RECORDED DATA -

-- -- --

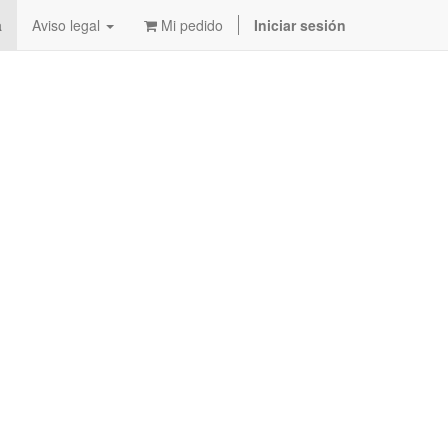
a
Aviso legal
Mi pedido
Iniciar sesión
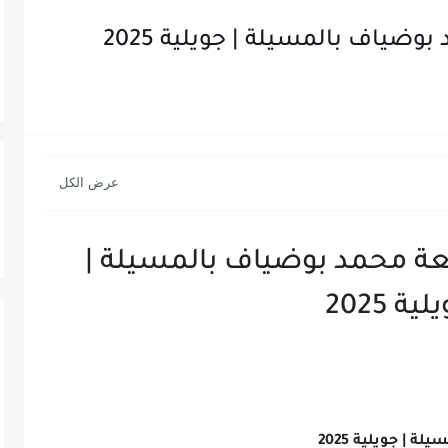
ضياف بالمسيلة | جويلية 2025
عة محمد بوضياف بالمسيلة |
ية 2025
| جويلية 2025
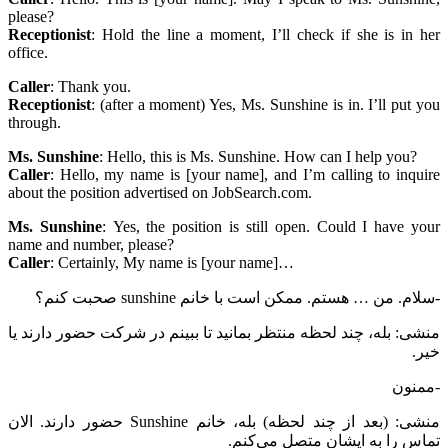
please?
Receptionist
: Hold the line a moment, I’ll check if she is in her
office.
Caller
: Thank you.
Receptionist
: (after a moment) Yes, Ms. Sunshine is in. I’ll put you
through.
Ms. Sunshine
: Hello, this is Ms. Sunshine. How can I help you?
Caller
: Hello, my name is [your name], and I’m calling to inquire
about the position advertised on JobSearch.com.
Ms. Sunshine
: Yes, the position is still open. Could I have your
name and number, please?
Caller
: Certainly, My name is [your name]…
-سلام. من … هستم. ممکن است با خانم sunshine صحبت کنم؟
منشی: بله، چند لحظه منتظر بمانید تا ببینم در شرکت حضور دارند یا
خیر.
-ممنون
منشی: (بعد از چند لحظه) بله، خانم Sunshine حضور دارند. الان
تماس را به ایشان متصل می‌کنم.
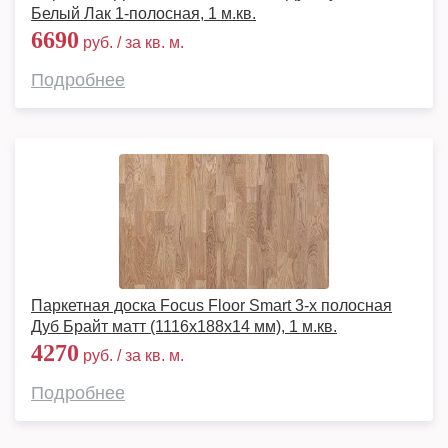
Белый Лак 1-полосная, 1 м.кв.
6690
руб. / за кв. м.
Подробнее
Паркетная доска Focus Floor Smart 3-х полосная
Дуб Брайт матт (1116x188x14 мм), 1 м.кв.
4270
руб. / за кв. м.
Подробнее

-- -- --

WHAT IS EXPECTED -
Pictures are not part of the copy. Reproduce the lines from the one with "منشی: (بعد از" through the end of the listing above.

OUTPUT OF THE TASK -
منشی: (بعد از چند لحظه) بله، خانم Sunshine حضور دارند. الان
تماس را به ایشان متصل می‌کنم.
Белый Лак 1-полосная, 1 м.кв.
6690
руб. / за кв. м.
Подробнее
Паркетная доска Focus Floor Smart 3-х полосная
Дуб Брайт матт (1116x188x14 мм), 1 м.кв.
4270
руб. / за кв. м.
Подробнее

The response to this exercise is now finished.